第一章
[2]次話
性格美人
持田千香子の外見は顔立ちはともかくそのスタイルを見て世の外見だけで女性を判断している男達からは避けられていた。
「ああ、駄目だ駄目だ」
「アウトだよ」
「デブじゃないか」
「服装もださいしな」
「ああした女はどうでもいいな」
そうした男達はこう言うか心の中で思って千香子を即座にスルー対象にした、それで千香子は自然とそうした男達とは縁がなかった。
だが彼女がアルバイトをしているところで一緒に働いている男達は誰もが確かな声で言い切っていた。
「あんないい娘はいないよ」
「しっかりしていてな」
「素朴で優しくて穏やかで」
「今時あんな娘がいるなんてな」
「うちに来てくれてよかったよ」
そこにいる男達で彼女を嫌う者はいなかった、仕事がしっかりしているだけでなくむしろそれ以上にその性格が好評だった。

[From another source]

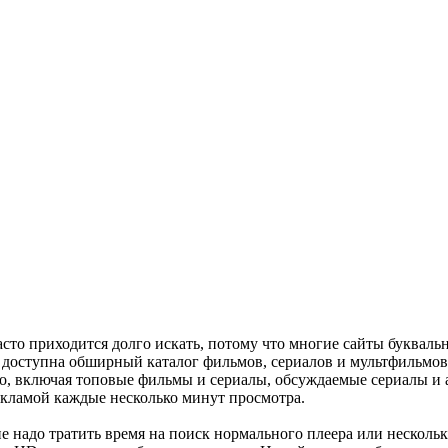
сто приходится долго искать, потому что многие сайты букваль
м доступна обширный каталог фильмов, сериалов и мультфильмо
, включая топовые фильмы и сериалы, обсуждаемые сериалы и а
екламой каждые несколько минут просмотра.
 не надо тратить время на поиск нормального плеера или несколь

それは女子特に小さい女の子達からは尚更であまりにも人気があってしかも勉学もスポーツも実は能力が高くてだ。
多少嫉妬を買ってもいた、だがその嫉妬もだ。
千香子本人に会うとその和やかな雰囲気と優しい性格にほぐされてそれでだった。ついつい彼女に笑顔を向けてしまっていた。
そんな中でだ、ある友達が他の友人達に言った。
「あの娘って男の子からはもてないのよね」
「ええ、あの外見だとね」
「ちょっと男の子受けはしないわね」
「本人もそんなこと言ってるけれど」
「どうしてもね」
「もてはしないわね」
「そうよね、本人は恋愛に興味あるけれど」
実際にそうなのだ、千香子も年頃の女の子で恋愛自体には興味があるのだ。だがそれでもその外見故になのだ。
やはりそういう手の男にはもてない、それは千香子が誘われて出た合コンでも同じことでだ。

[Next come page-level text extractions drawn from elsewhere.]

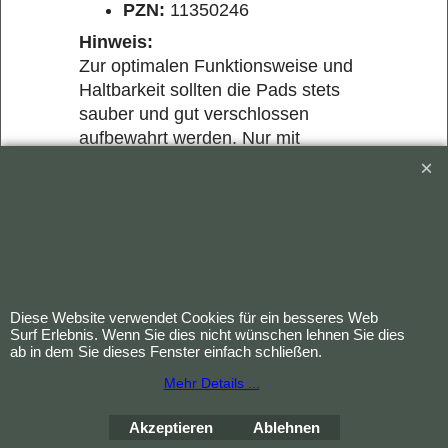
PZN:
11350246
Hinweis:
Zur optimalen Funktionsweise und
Haltbarkeit sollten die Pads stets
sauber und gut verschlossen
aufbewahrt werden. Nur mit
kompatiblen Geräten und gemäß
jeweiliger Geräteanleitung
verwenden. Pads nur auf sauberer,
trockener und unverletzter Haut
anwenden. Bei nachlassender
Haftung oder sichtbarem Verschleiß
austauschen.
Diese Website verwendet Cookies für ein besseres Web
Surf Erlebnis. Wenn Sie dies nicht wünschen lehnen Sie dies
ab in dem Sie dieses Fenster einfach schließen.
Mehr Details ...
Bestellung widerrufen
Akzeptieren
Ablehnen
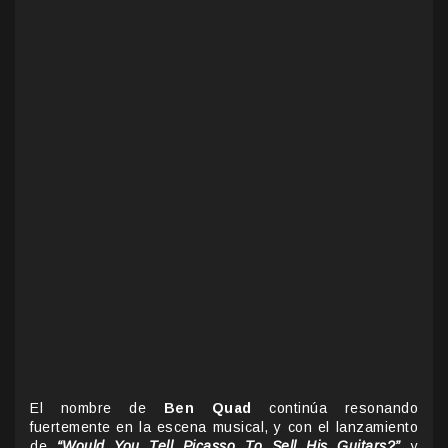
El nombre de
Ben Quad
continúa resonando
fuertemente en la escena musical, y con el lanzamiento
de
“Would You Tell Picasso To Sell His Guitars?”
y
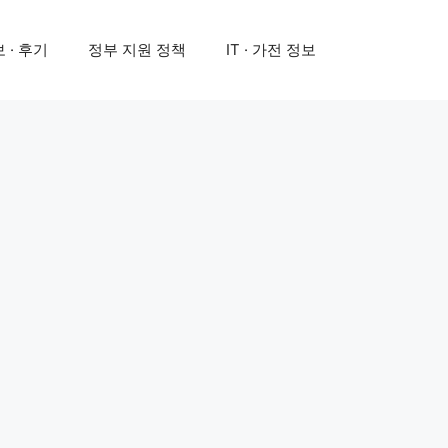
 · 후기
정부 지원 정책
IT · 가전 정보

彼女に声をかける軽い感じの男はいなかった、誰もが周りの如何にももてるというスタイルや顔立ち、ファッションの娘達に声をかけてその場だけでもそれから暫くでもカップルになっていた。だが千香子はだった。
相手が出来ない、それでだった。
千香子自身もだ、困った顔で言っていた。
「彼氏欲しいのよ」
「そうよね」
「もち子自身もそう思ってるわよね」
千香子の仇名で呼ぶ子もいた。
「私達も欲しいって思ってるしね」
「いない娘は」
「やっぱりこのスタイルのせいかしら」
自分でもこう思っていて言うのだった、顔にもそうした感情が出ている。